We present a novel, fully differentiable hybrid approach to FSI that combines a 2D numerical simulation for the deformable solid structure of the swimmer.
We demonstrate the computational efficiency and differentiability of our hybrid simulator on a 2D carangiform swimmer.
- Score: 23.480913364381664
- License: http://arxiv.org/licenses/nonexclusive-distrib/1.0/
- Abstract: Aquatic locomotion is a classic fluid-structure interaction (FSI) problem of
interest to biologists and engineers. Solving the fully coupled FSI equations
for incompressible Navier-Stokes and finite elasticity is computationally
expensive. Optimizing robotic swimmer design within such a system generally
involves cumbersome, gradient-free procedures on top of the already costly
simulation. To address this challenge we present a novel, fully differentiable
hybrid approach to FSI that combines a 2D direct numerical simulation for the
deformable solid structure of the swimmer and a physics-constrained neural
network surrogate to capture hydrodynamic effects of the fluid. For the
deformable simulation of the swimmer's body, we use state-of-the-art techniques
from the field of computer graphics to speed up the finite-element method
(FEM). For the fluid simulation, we use a U-Net architecture trained with a
physics-based loss function to predict the flow field at each time step. The
pressure and velocity field outputs from the neural network are sampled around
the boundary of our swimmer using an immersed boundary method (IBM) to compute
its swimming motion accurately and efficiently. We demonstrate the
computational efficiency and differentiability of our hybrid simulator on a 2D
carangiform swimmer.
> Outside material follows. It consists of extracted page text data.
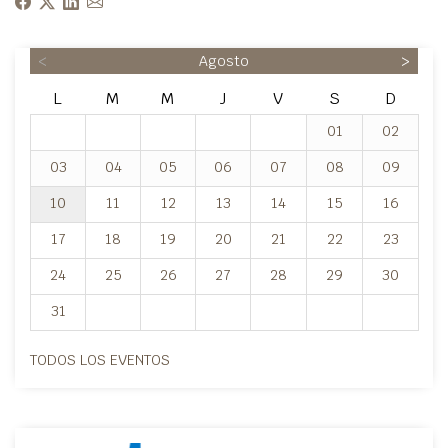
<
Agosto
>
L
M
M
J
V
S
D
01
02
03
04
05
06
07
08
09
10
11
12
13
14
15
16
17
18
19
20
21
22
23
24
25
26
27
28
29
30
31
TODOS LOS EVENTOS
Since both the solid simulator and the hydrodynamics model
are automatically differentiable, we obtain a fully differentiable FSI
simulator that can be used for computational co-design of geometry and controls
for rigid and soft bodies immersed in fluids, such as minimizing drag,
maximizing speed, or maximizing efficiency via direct gradient-based
optimization.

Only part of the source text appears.